▸ **Saved data entries**
· · · · · · ·
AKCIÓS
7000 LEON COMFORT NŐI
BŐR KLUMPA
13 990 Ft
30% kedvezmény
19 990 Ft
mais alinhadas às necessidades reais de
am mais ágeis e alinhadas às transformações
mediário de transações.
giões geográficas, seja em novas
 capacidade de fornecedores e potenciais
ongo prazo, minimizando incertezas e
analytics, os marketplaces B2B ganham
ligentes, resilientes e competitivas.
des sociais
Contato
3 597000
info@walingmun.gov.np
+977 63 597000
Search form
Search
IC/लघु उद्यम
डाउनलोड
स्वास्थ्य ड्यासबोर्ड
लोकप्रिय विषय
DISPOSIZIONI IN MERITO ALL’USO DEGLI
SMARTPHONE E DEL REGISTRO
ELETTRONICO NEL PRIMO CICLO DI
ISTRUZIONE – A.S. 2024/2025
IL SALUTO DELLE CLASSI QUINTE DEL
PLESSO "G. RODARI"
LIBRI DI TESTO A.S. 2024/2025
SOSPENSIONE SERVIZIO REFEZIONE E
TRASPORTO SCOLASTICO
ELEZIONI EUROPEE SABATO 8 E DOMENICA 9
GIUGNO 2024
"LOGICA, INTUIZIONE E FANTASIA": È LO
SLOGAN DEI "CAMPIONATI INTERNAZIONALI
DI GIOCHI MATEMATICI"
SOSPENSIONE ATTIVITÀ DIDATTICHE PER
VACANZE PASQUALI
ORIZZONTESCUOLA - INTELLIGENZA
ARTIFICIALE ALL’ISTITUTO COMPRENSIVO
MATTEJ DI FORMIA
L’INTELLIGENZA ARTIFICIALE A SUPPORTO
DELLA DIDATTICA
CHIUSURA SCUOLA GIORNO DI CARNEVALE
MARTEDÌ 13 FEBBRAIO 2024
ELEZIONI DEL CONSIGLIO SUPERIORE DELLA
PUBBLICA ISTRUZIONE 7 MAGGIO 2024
· · · · · · ·
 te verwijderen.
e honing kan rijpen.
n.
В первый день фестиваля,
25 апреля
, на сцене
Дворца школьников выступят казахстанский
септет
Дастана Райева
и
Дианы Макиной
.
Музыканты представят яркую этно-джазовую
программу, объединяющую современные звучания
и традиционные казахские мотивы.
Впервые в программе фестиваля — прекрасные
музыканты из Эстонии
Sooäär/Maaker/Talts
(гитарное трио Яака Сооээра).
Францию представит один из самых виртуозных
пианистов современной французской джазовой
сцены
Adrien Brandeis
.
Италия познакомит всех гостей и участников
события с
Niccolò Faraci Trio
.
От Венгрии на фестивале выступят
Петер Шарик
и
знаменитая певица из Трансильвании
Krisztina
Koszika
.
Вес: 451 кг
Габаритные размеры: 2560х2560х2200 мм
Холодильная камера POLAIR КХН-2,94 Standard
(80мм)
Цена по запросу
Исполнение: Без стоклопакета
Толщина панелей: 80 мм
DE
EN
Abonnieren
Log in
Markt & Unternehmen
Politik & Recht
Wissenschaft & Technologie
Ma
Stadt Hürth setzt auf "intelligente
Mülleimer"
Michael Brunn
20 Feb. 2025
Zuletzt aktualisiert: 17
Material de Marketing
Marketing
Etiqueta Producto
· · · · · · ·
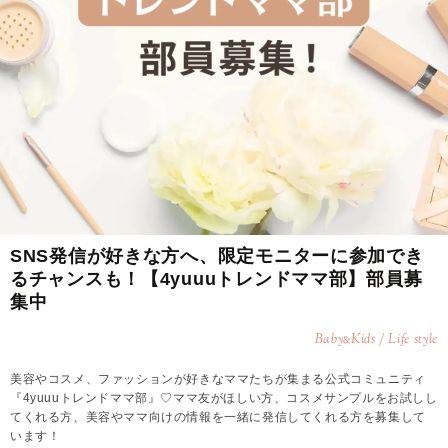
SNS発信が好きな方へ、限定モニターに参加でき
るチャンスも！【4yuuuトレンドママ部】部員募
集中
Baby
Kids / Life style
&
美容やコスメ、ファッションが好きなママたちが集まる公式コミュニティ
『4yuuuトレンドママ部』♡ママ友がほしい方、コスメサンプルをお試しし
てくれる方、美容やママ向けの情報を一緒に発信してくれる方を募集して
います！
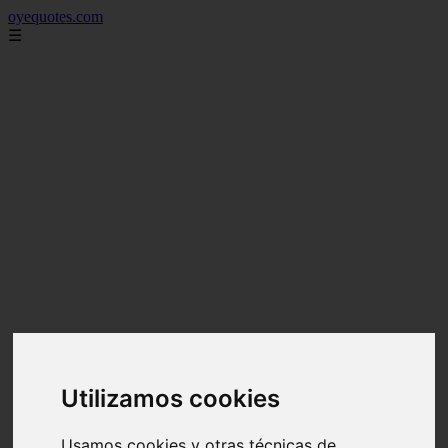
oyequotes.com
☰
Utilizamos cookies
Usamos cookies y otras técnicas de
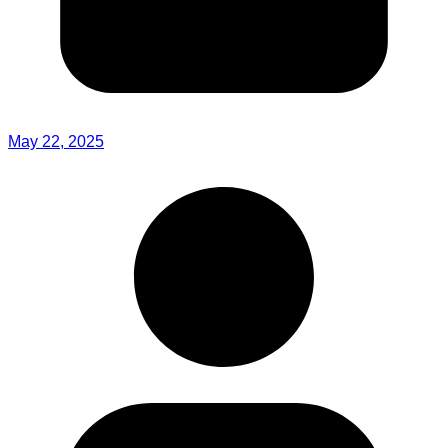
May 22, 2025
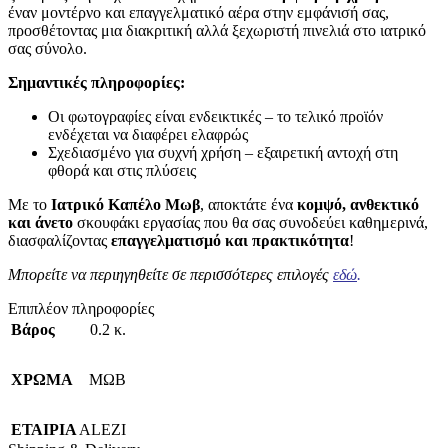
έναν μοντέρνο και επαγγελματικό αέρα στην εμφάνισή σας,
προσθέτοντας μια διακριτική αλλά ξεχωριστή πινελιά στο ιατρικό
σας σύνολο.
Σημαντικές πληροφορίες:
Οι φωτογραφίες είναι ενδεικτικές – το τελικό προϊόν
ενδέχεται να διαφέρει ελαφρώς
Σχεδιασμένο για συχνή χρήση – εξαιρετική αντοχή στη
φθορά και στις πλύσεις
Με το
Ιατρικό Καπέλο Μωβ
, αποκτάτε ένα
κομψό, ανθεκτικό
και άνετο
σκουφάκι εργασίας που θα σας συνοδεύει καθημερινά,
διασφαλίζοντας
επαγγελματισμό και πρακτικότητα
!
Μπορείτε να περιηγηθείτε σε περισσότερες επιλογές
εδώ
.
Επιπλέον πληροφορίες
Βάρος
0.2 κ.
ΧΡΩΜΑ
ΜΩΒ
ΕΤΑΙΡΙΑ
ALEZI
· · · · · · ·
▸ **What to do**
Using the entries shown above, reproduce verbatim the lines from the line bearing "capacidade de fornecedores e potenciais" to the line bearing "ORIZZONTESCUOLA - INTELLIGENZA", inclusive.

▸ **Answer section**
 capacidade de fornecedores e potenciais
ongo prazo, minimizando incertezas e
analytics, os marketplaces B2B ganham
ligentes, resilientes e competitivas.
des sociais
Contato
3 597000
info@walingmun.gov.np
+977 63 597000
Search form
Search
IC/लघु उद्यम
डाउनलोड
स्वास्थ्य ड्यासबोर्ड
लोकप्रिय विषय
DISPOSIZIONI IN MERITO ALL’USO DEGLI
SMARTPHONE E DEL REGISTRO
ELETTRONICO NEL PRIMO CICLO DI
ISTRUZIONE – A.S. 2024/2025
IL SALUTO DELLE CLASSI QUINTE DEL
PLESSO "G. RODARI"
LIBRI DI TESTO A.S. 2024/2025
SOSPENSIONE SERVIZIO REFEZIONE E
TRASPORTO SCOLASTICO
ELEZIONI EUROPEE SABATO 8 E DOMENICA 9
GIUGNO 2024
"LOGICA, INTUIZIONE E FANTASIA": È LO
SLOGAN DEI "CAMPIONATI INTERNAZIONALI
DI GIOCHI MATEMATICI"
SOSPENSIONE ATTIVITÀ DIDATTICHE PER
VACANZE PASQUALI
ORIZZONTESCUOLA - INTELLIGENZA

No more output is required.